More gifts: chocolates in boxes wrapped in tissue paper; a razor for shaving; a bottle of Scotch (it made them sick); a set of suspenders, which he couldn't wear without provoking suspicion. Things he couldn't possibly use: a lady's jewelry box; a parasol.
He loved the books, but the gold heart-shaped locket was his favorite gift.
“I know it's for a gal,” Willful said, “but it made me think of our favorite poem.
A thing of beauty is a joy forever
.”
The thievery benefited Ben, but not Willful's own impoverished family. Nevertheless, he anticipated each gift, even as he worried about the consequences if the white folks caught them.

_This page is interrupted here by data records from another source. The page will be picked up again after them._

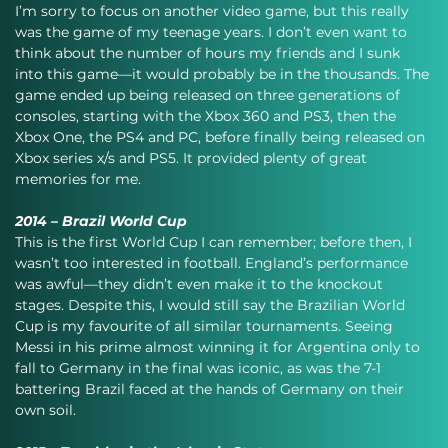
I’m sorry to focus on another video game, but this really 
was the game of my teenage years. I don’t even want to 
think about the number of hours my friends and I sunk 
into this game—it would probably be in the thousands. The 
game ended up being released on three generations of 
consoles, starting with the Xbox 360 and PS3, then the 
Xbox One, the PS4 and PC, before finally being released on 
Xbox series x/s and PS5. It provided plenty of great 
memories for me.
2014 – Brazil World Cup
This is the first World Cup I can remember; before then, I 
wasn’t too interested in football. England’s performance 
was awful—they didn’t even make it to the knockout 
stages. Despite this, I would still say the Brazilian World 
Cup is my favourite of all similar tournaments. Seeing 
Messi in his prime almost winning it for Argentina only to 
fall to Germany in the final was iconic, as was the 7-1 
battering Brazil faced at the hands of Germany on their 
own soil.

But always, his most vicious worry was
When will I see him again?
Days—sometimes few, sometimes many—divided their meetings. The separation gnawed, so Ben employed himself in disciplined work to alleviate it. He drove himself like a soldier, fulfilled each job his ma assigned, and voluntarily took on more. He worked so hard, so efficiently that, for once, she couldn't invent a reason to complain at him.
The day after he received the locket, the Reverend Ledger's wife paid a call on his ma. She munched sweet potato pie and drank sassafras tea while he sat in a corner shucking corn. Mrs. Ledger was a proper colored lady and a proper preacher's wife. She was tall and mostly trim except for a mildly protruding belly that Ben figured to be the consequence of eating desserts in the homes of her husband's congregants.
“My Trina gettin' to be quite the young lady,” she said of her eldest daughter. “She practically engaged to the Reverend Glover. You know, the pastor over in Weldon Grove?”
Ben's ma frowned. “He gotta be over thirty. Trina how old? Sixteen? He even proposed yet?”
Mrs. Ledger cut her pie to polite pieces with a knife. Ben had never seen anyone treat dessert so formally. “Not yet. But he will. I ain't worried.”
“In this family, we don't count our chickens till they's hatched.” Ben's ma called to him. “Ain't that right, boy?”